[Work instructions]
Retype all of the data word for word, without pictures.

━━━ Dataset excerpts ━━━

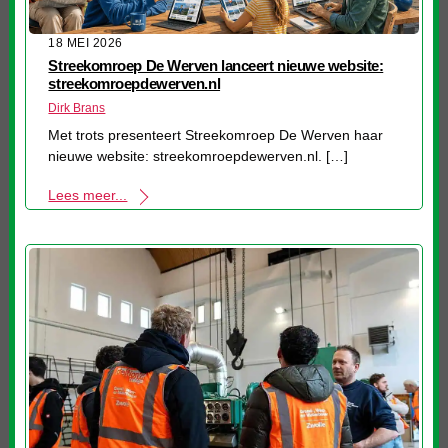
18 MEI 2026
Streekomroep De Werven lanceert nieuwe website:
streekomroepdewerven.nl
Dirk Brans
Met trots presenteert Streekomroep De Werven haar
nieuwe website: streekomroepdewerven.nl. […]
Lees meer...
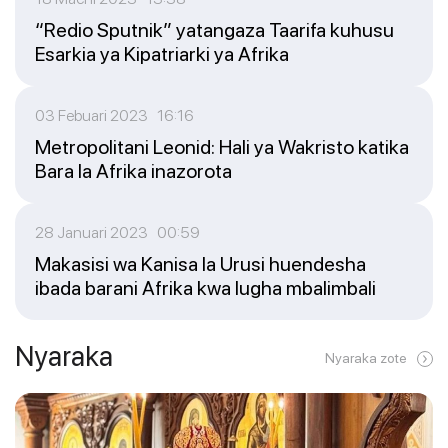
“Redio Sputnik” yatangaza Taarifa kuhusu
Esarkia ya Kipatriarki ya Afrika
03 Febuari 2023 16:16
Metropolitani Leonid: Hali ya Wakristo katika
Bara la Afrika inazorota
28 Januari 2023 00:59
Makasisi wa Kanisa la Urusi huendesha
ibada barani Afrika kwa lugha mbalimbali
Nyaraka
Nyaraka zote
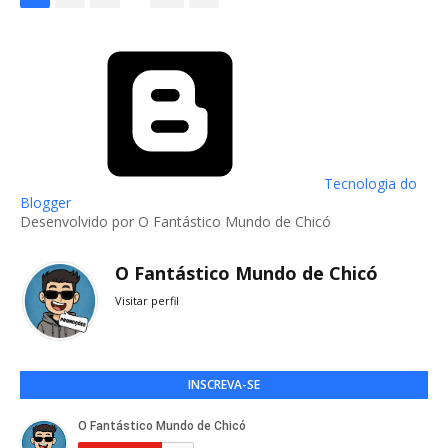
Tecnologia do
Blogger
Desenvolvido por O Fantástico Mundo de Chicó
O Fantástico Mundo de Chicó
Visitar perfil
INSCREVA-SE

━━━

[Output for this exercise]
18 MEI 2026
Streekomroep De Werven lanceert nieuwe website:
streekomroepdewerven.nl
Dirk Brans
Met trots presenteert Streekomroep De Werven haar
nieuwe website: streekomroepdewerven.nl. […]
Lees meer...
“Redio Sputnik” yatangaza Taarifa kuhusu
Esarkia ya Kipatriarki ya Afrika
03 Febuari 2023 16:16
Metropolitani Leonid: Hali ya Wakristo katika
Bara la Afrika inazorota
28 Januari 2023 00:59
Makasisi wa Kanisa la Urusi huendesha
ibada barani Afrika kwa lugha mbalimbali
Nyaraka
Nyaraka zote
Tecnologia do
Blogger
Desenvolvido por O Fantástico Mundo de Chicó
O Fantástico Mundo de Chicó
Visitar perfil
INSCREVA-SE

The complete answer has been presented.